Lee, E. L., Wilsie, C. C., & Brestan-Knight, E. (2011). Using Parent–Child Interaction Therapy to develop a pre-parent education module. Children and Youth Services Review, 33, 1254-1261.
https://doi.org/10.1016/j.childyouth.2011.02.024

Abstract: Ineffective parenting skills, poor knowledge of child development, rigidity, and harsh physical punishment have been identified as risk factors for abuse and child disruptive behavior. Due to the long-term negative consequences of child maltreatment and behavior disorders on child functioning prevention is needed. Primary prevention program developers posit that pre-parenthood is an ideal time for training to prevent child maltreatment.
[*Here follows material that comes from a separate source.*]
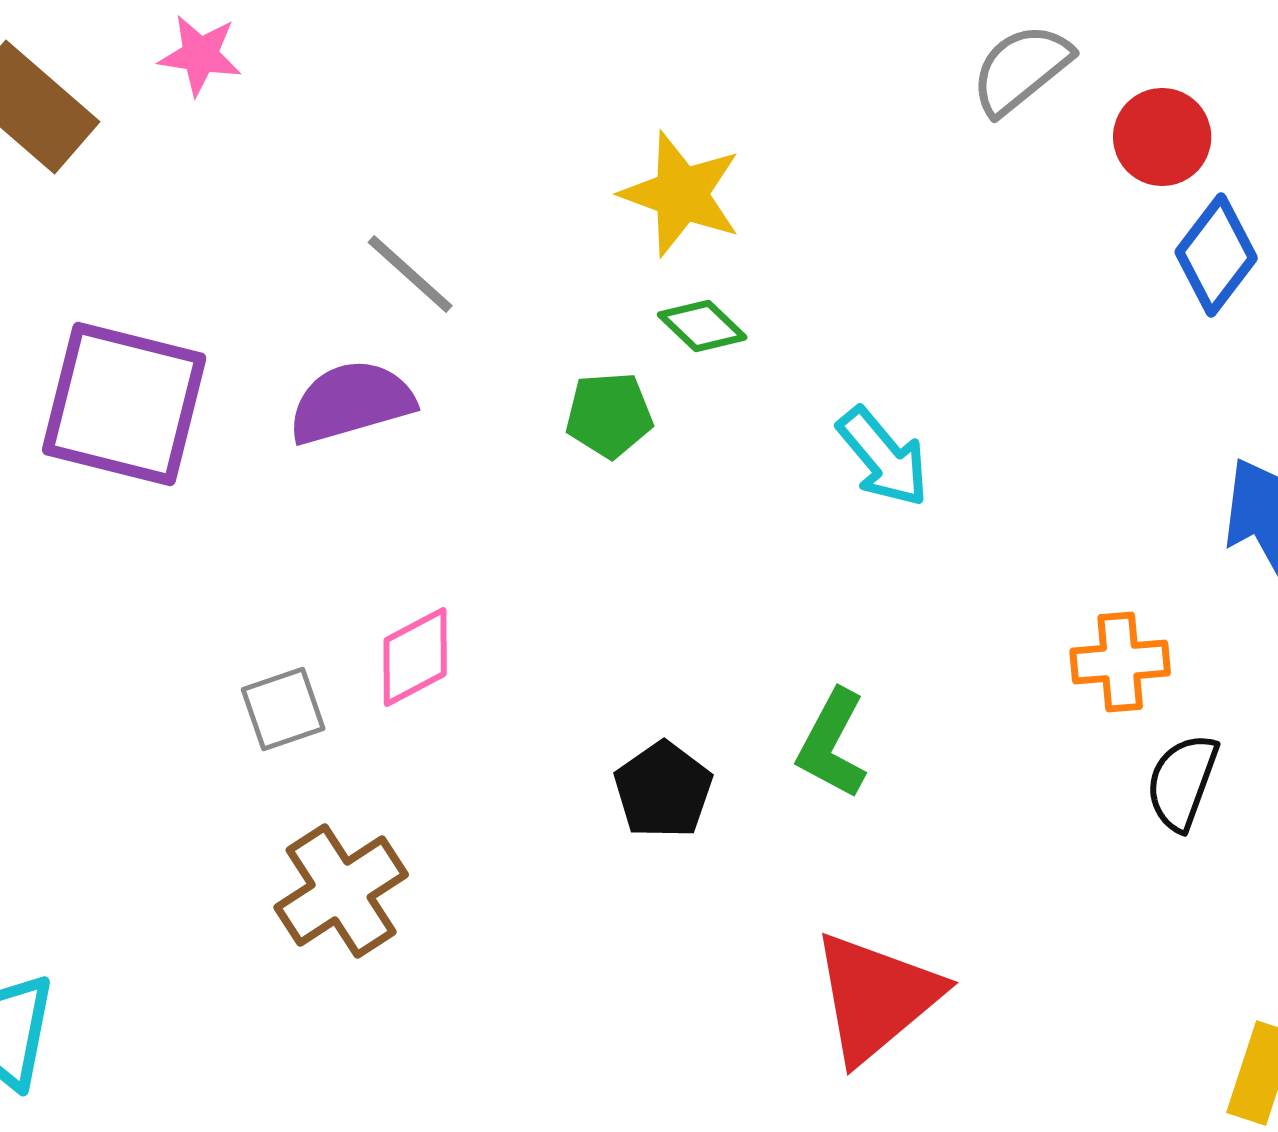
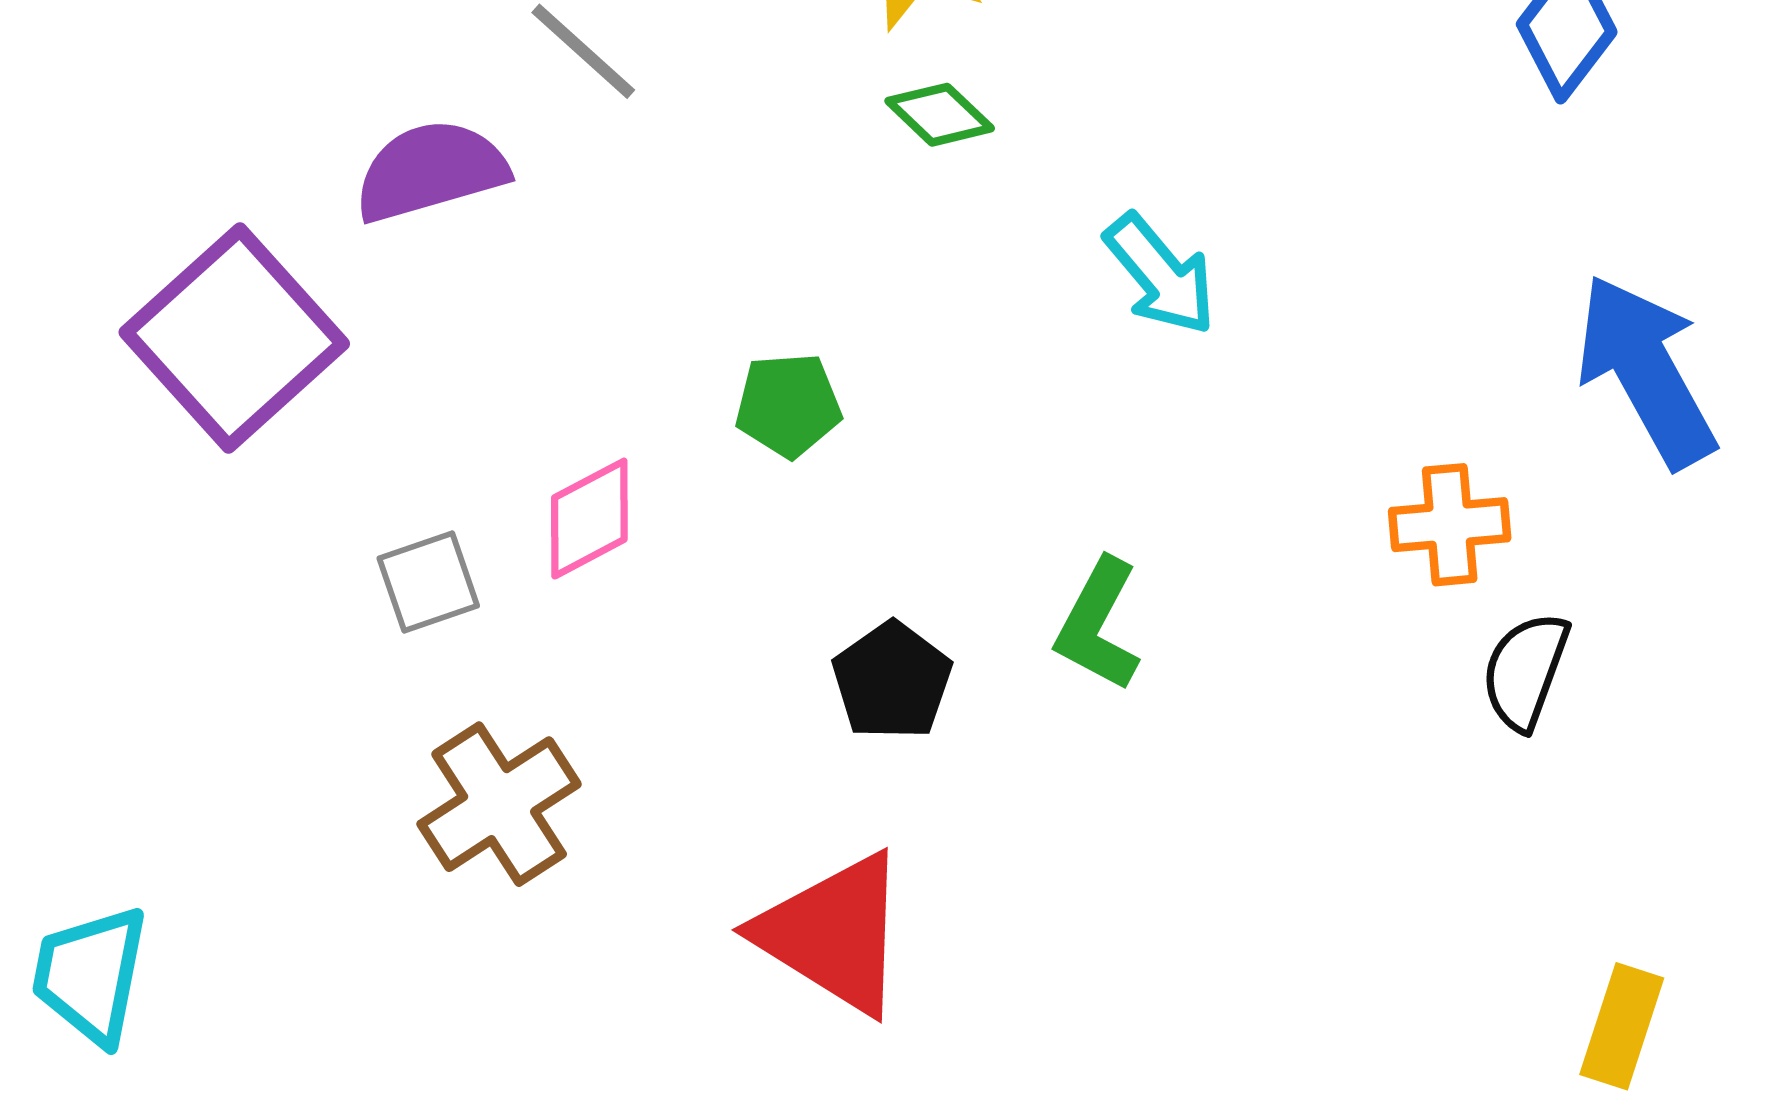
purple semicircle: (351, 402) -> (431, 171), moved
purple square: (124, 404) -> (234, 338), moved, turned 34
green pentagon: (609, 415) -> (788, 405), moved
red triangle: (876, 997) -> (833, 933), moved, turned -48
Child and family-focused researchers suggest that by increasing effective parenting the likelihood of childhood disruptive behavior disorders and child maltreatment can be reduced; however no published studies have investigated the use of a pre-parent training intervention to increase parenting knowledge and use of effective parenting behaviors in undergraduate non-parents. The current study examined the vi influence that exposure to a pre-parent education module based on PCIT principles has on students’ knowledge and use of effective behavioral parenting skills as measured by scores on a PCIT content quiz developed by the researcher and the Dyadic Parent-Child Interaction Coding System – 3rd edition with a sample of 300 undergraduate non-parents aged 19 to 25. A subsample of students participated in an analog DPICS CDI observation that required them to play with an undergraduate research assistant role-playing a three-year-old child. Participants were instructed to follow the “child’s” lead and play the role of parent during the observation. The hypothesis that exposure to the pre-parent education module would result in significant increase in scores on PCIT content quiz was supported. The hypothesis that exposure to the pre-parent education module would result in significant increase in the frequency of praise, reflection and behavior description during the role play observation was partially supported. The hypothesis that exposure to developmental psychology course material would result in significant increase in knowledge of child development was partially supported. Implications of the current study and future directions are discussed.


Keywords: PCIT; Dissertations; Child Maltreatment; Clinical Disorders.